Artist

Damian

Genre: International ,South/Eastern European ,Ethnic Fusion
Origin: U.S.A
Listen on Coda
Romanian pan flute master Damian Draghici resists simple classification as an artist. Although many of his recordings remain purely instrumental, with occasional vocal contributions from guests, his output often falls under the broad umbrella of world music without ever confining itself to a single regional tradition. A gypsy by heritage, the unpredictable performer draws from an eclectic array of sources, including rock, pop, jazz, new age, and classical music, alongside Eastern European, Mediterranean, Middle Eastern, and Latin influences, with particular emphasis on Spanish flamenco as well as Afro-Cuban salsa and Andean styles from South America. Now based in Los Angeles, he was born and raised in Bucharest, Romania, where he also developed facility on piano as a secondary instrument. Old enough to recall the oppressive Communist era that gripped Romania and much of Eastern Europe, he experienced a regime under the late dictator Nikolai Ceaucescu that ranked among the harshest and most repressive during the 1970s and 1980s. Despite official disapproval of rock music and the regime’s notorious record of human-rights violations, Draghici absorbed whatever sounds he could access and acquired English through repeated viewings of American films.

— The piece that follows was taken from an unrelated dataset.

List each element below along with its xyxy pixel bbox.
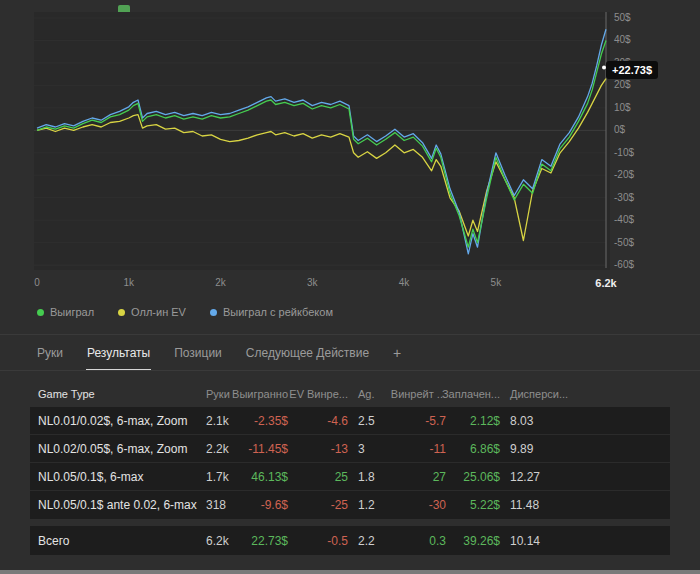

An uncle provided his initial introduction to the pan flute, offering two lessons before departing the country, after which Draghici continued entirely on his own. Persistent practice led to an early breakthrough: at age fourteen he performed European classical pieces by Amadeus Mozart and Johann Sebastian Bach on national television. His technical command soon earned him the Romanian nickname “the Speed of Light,” reflecting his capacity to navigate intricate passages at rapid tempos. Seeking international opportunities once he reached adulthood, he requested a visa in 1988, only to have it denied by the Ceaucescu government. Determined to leave, he hiked roughly four hundred miles and successfully crossed into Athens, Greece.

Months later he learned that Ceaucescu’s government had collapsed and the dictator had been executed, coinciding with the broader shift across Eastern Europe as nations such as Russia, Poland, Czechoslovakia, and Hungary abandoned Communism in favor of free enterprise during the 1980s and 1990s. Draghici chose to remain in the West rather than return home, settling in Athens where he performed on piano in local nightclubs. While there he applied to Boston’s Berklee College of Music and gained admission as a pianist; after demonstrating his skills by interpreting Charlie Parker’s bebop standard “Yardbird Suite” on the pan flute for faculty, he received a full four-year scholarship. He completed the program in only two years and subsequently relocated to Los Angeles. By 2000 he had issued at least twelve albums, though his first American release came with the 1999 recording Romanian Gypsy: Pan Flute Virtuoso on the Lyrichord label. In November 2001 he returned to Romania to perform before approximately seventy-two thousand listeners at Bucharest’s Centru Civic; the concert was recorded and later issued by Naimad Records as In Concert from Bucharest in the United States in June 2002.